I am trying to compute $E[X_2]$ of a joint pdf with random variables $X_1$ and $X_2$ shown below:
$f_{{1},{2}}(x_1,x_2)=\frac{1}{4}(x_1-x_2)e^{-x_1}, 0<x_1<\infty, -x_1<x_2<x_1 $, and $0$ elsewhere
but I am a bit confused because if I try to solve it by first finding marginal pdf of $X_2$, I get
$f_2(x_2)=\int_{0}^{\infty}f_{{1},{2}}(x_1,x_2)dx_1=-\frac{1}{4}x_2-\frac{1}{4}$.

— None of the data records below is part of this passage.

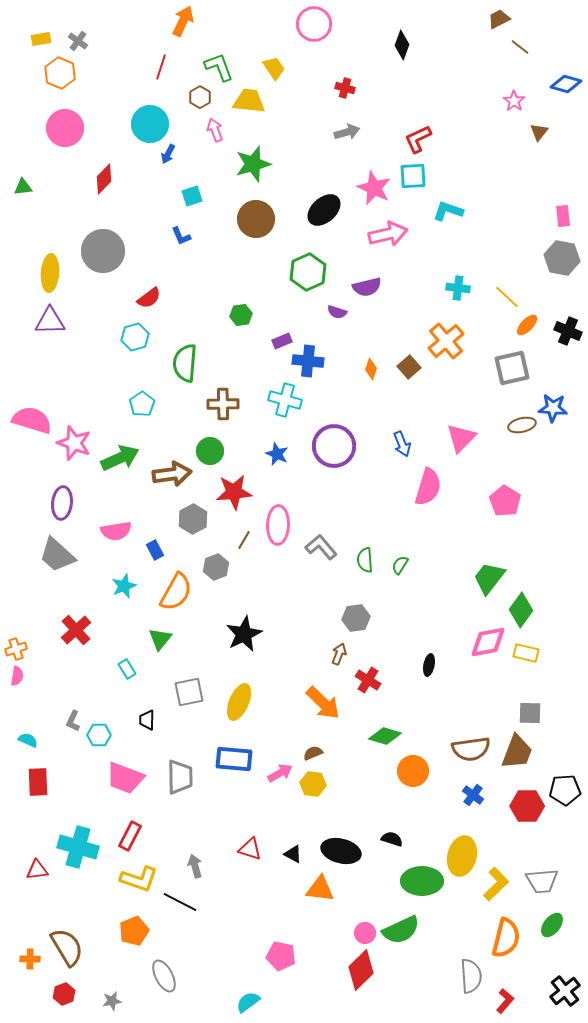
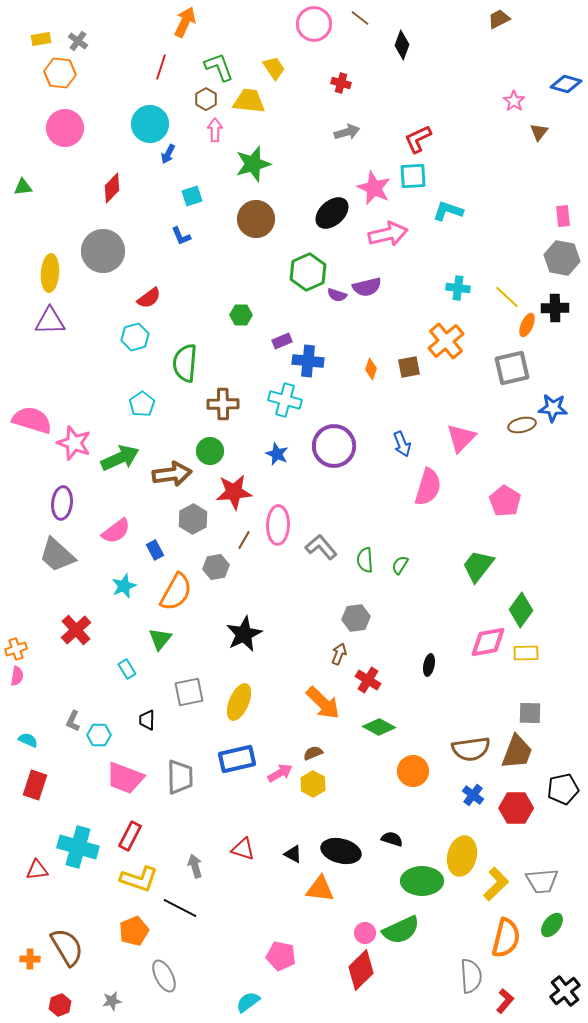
orange arrow at (183, 21): moved 2 px right, 1 px down
brown line at (520, 47): moved 160 px left, 29 px up
orange hexagon at (60, 73): rotated 16 degrees counterclockwise
red cross at (345, 88): moved 4 px left, 5 px up
brown hexagon at (200, 97): moved 6 px right, 2 px down
pink arrow at (215, 130): rotated 20 degrees clockwise
red diamond at (104, 179): moved 8 px right, 9 px down
black ellipse at (324, 210): moved 8 px right, 3 px down
purple semicircle at (337, 312): moved 17 px up
green hexagon at (241, 315): rotated 10 degrees clockwise
orange ellipse at (527, 325): rotated 20 degrees counterclockwise
black cross at (568, 331): moved 13 px left, 23 px up; rotated 24 degrees counterclockwise
brown square at (409, 367): rotated 30 degrees clockwise
pink semicircle at (116, 531): rotated 28 degrees counterclockwise
gray hexagon at (216, 567): rotated 10 degrees clockwise
green trapezoid at (489, 578): moved 11 px left, 12 px up
yellow rectangle at (526, 653): rotated 15 degrees counterclockwise
green diamond at (385, 736): moved 6 px left, 9 px up; rotated 12 degrees clockwise
blue rectangle at (234, 759): moved 3 px right; rotated 18 degrees counterclockwise
red rectangle at (38, 782): moved 3 px left, 3 px down; rotated 20 degrees clockwise
yellow hexagon at (313, 784): rotated 20 degrees clockwise
black pentagon at (565, 790): moved 2 px left, 1 px up; rotated 8 degrees counterclockwise
red hexagon at (527, 806): moved 11 px left, 2 px down
red triangle at (250, 849): moved 7 px left
black line at (180, 902): moved 6 px down
red hexagon at (64, 994): moved 4 px left, 11 px down
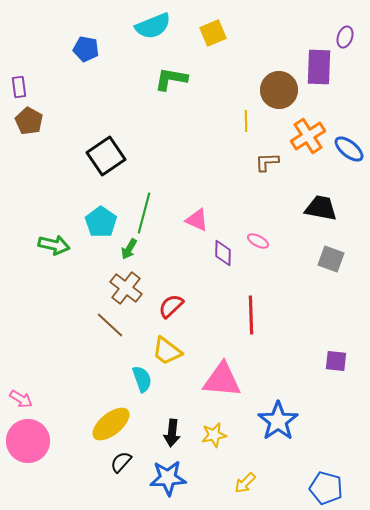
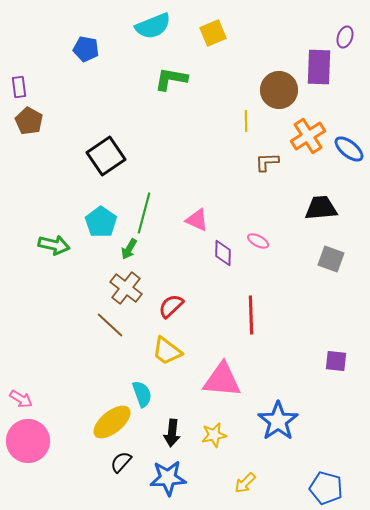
black trapezoid at (321, 208): rotated 16 degrees counterclockwise
cyan semicircle at (142, 379): moved 15 px down
yellow ellipse at (111, 424): moved 1 px right, 2 px up
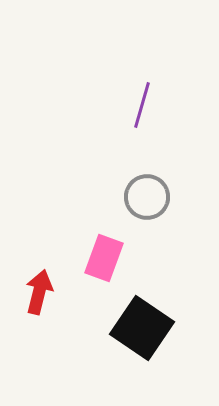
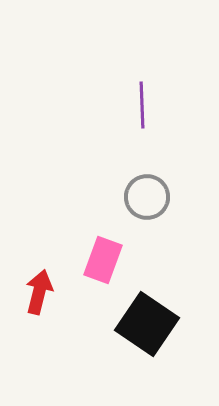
purple line: rotated 18 degrees counterclockwise
pink rectangle: moved 1 px left, 2 px down
black square: moved 5 px right, 4 px up
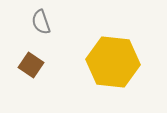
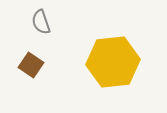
yellow hexagon: rotated 12 degrees counterclockwise
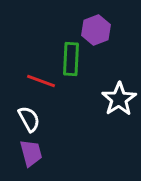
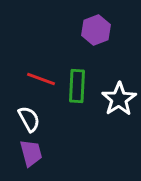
green rectangle: moved 6 px right, 27 px down
red line: moved 2 px up
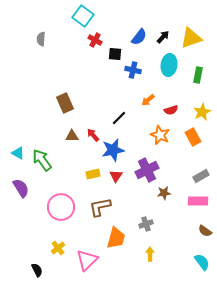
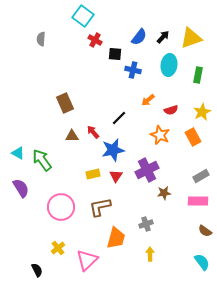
red arrow: moved 3 px up
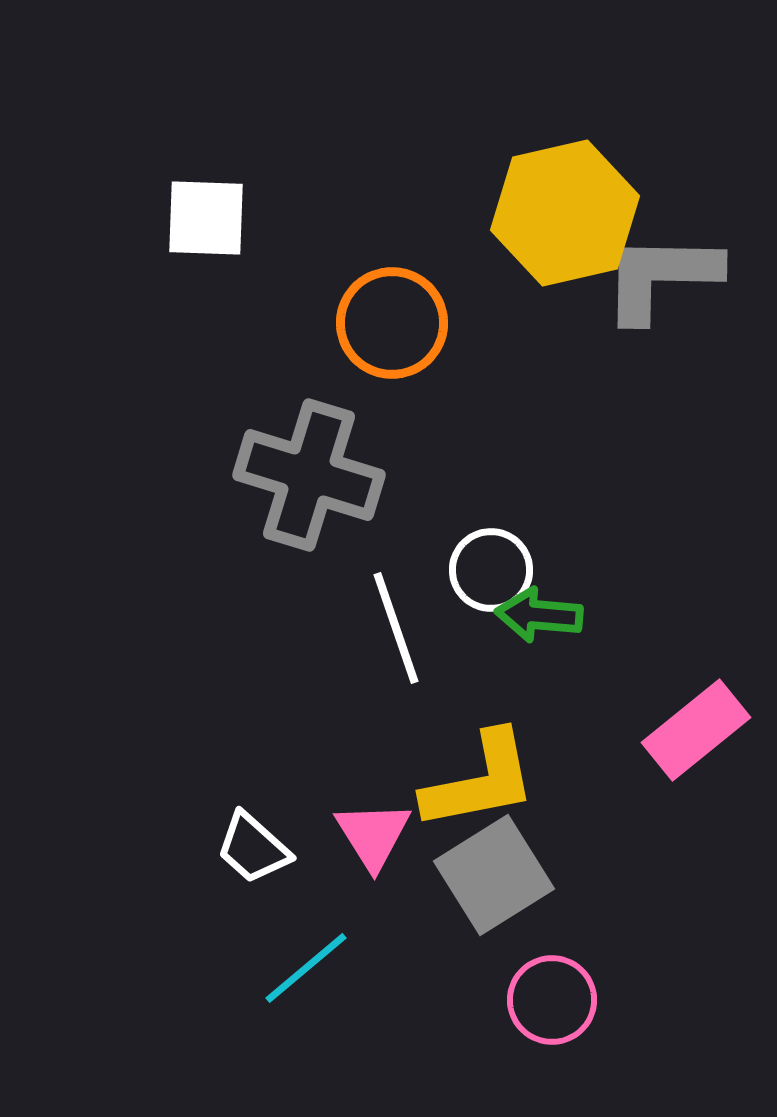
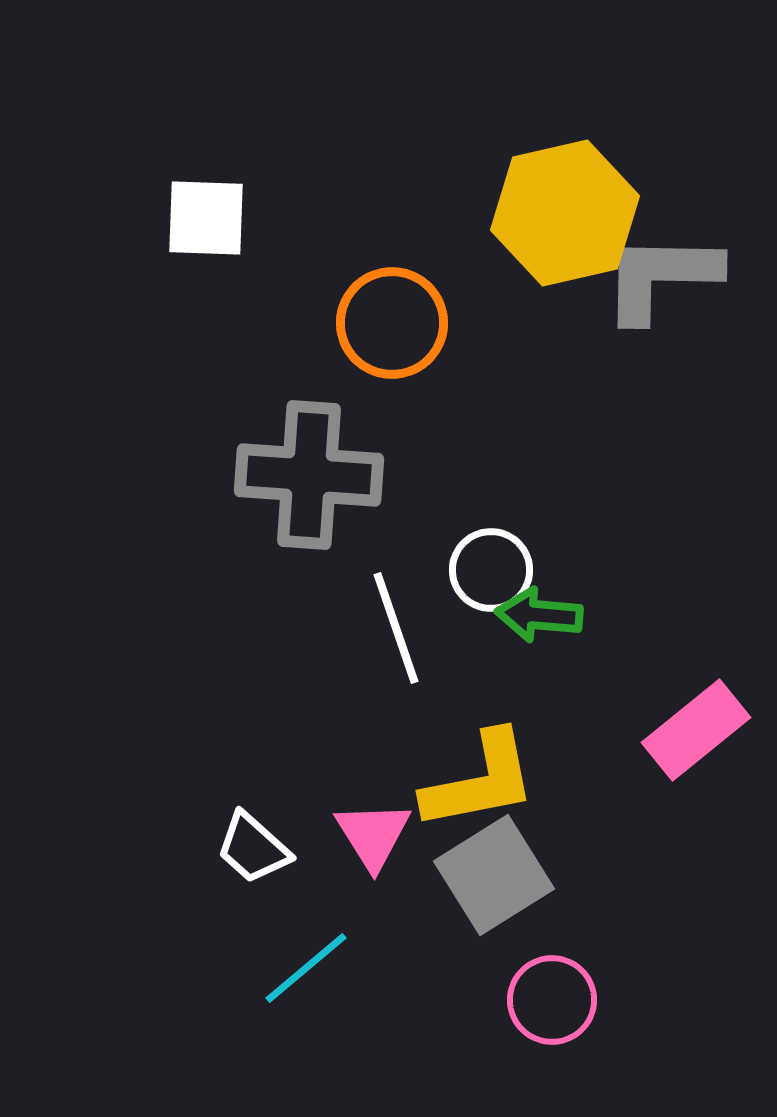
gray cross: rotated 13 degrees counterclockwise
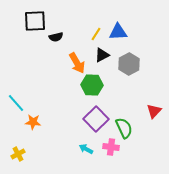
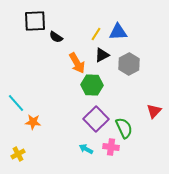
black semicircle: rotated 48 degrees clockwise
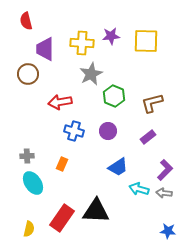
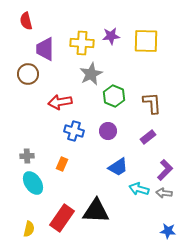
brown L-shape: rotated 100 degrees clockwise
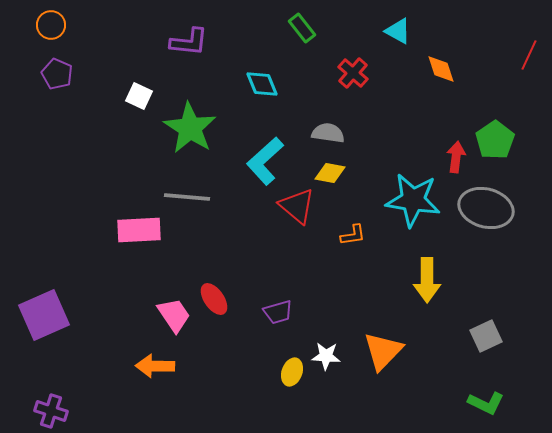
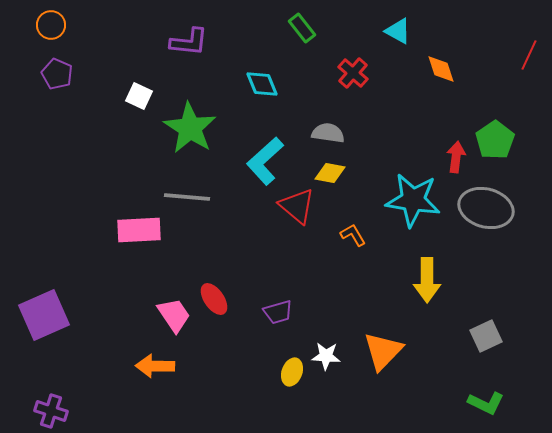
orange L-shape: rotated 112 degrees counterclockwise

and if I integrate it by $x_2$, I get
$E(x_2)=\int_{-x_1}^{x_1}-\frac{1}{4}x_2^2-\frac{1}{4}x_2dx_2=-\frac{1}{6}x_1^3$
which is function of $x_1$
But if I just do double integration, (instead of getting marginal expectation of $X_2$ first) I get
$\int_{0}^{\infty}\int_{-x_1}^{x_1}\frac{1}{4}(x_1-x_2)e^{-x_1}=-1$
So this time I get a real number as the answer. I am not sure which approach is correct, could anyone help me? (I am guessing the second approach should be the right answer although I am not quite sure. I think this has to do with the fact that interval of $X_2$ is bounded by $x_1$.
Thank you.
If $(X,Y)$ is a random vector absolute continuos its components are random variable absolute continuos with density :
$$f_{X}(x) = \int_{\mathbb{R}} f_{(X,Y)}(x,y) dy, \hspace{0.2cm}f_{Y}(y) = \int_{\mathbb{R}} f_{(X,Y)}(x,y) dx$$
Besides, a random variable $X$ absolute continuos with density $f_{X}$ admits a momentum of order $k$ if and only if $$\mathbb{E} = (|X|^{k}) \int _{\mathbb{R}} |x|^{k}f_{X}(x)dx < +\infty$$
In this case the moment of order $k$ is given by $$\mathbb{E}(X^{k}) = \int _{\mathbb{R}} x^{k}f_{X}(x)dx $$
You just have to verify the above hypothesis since you are just searching $k = 1$.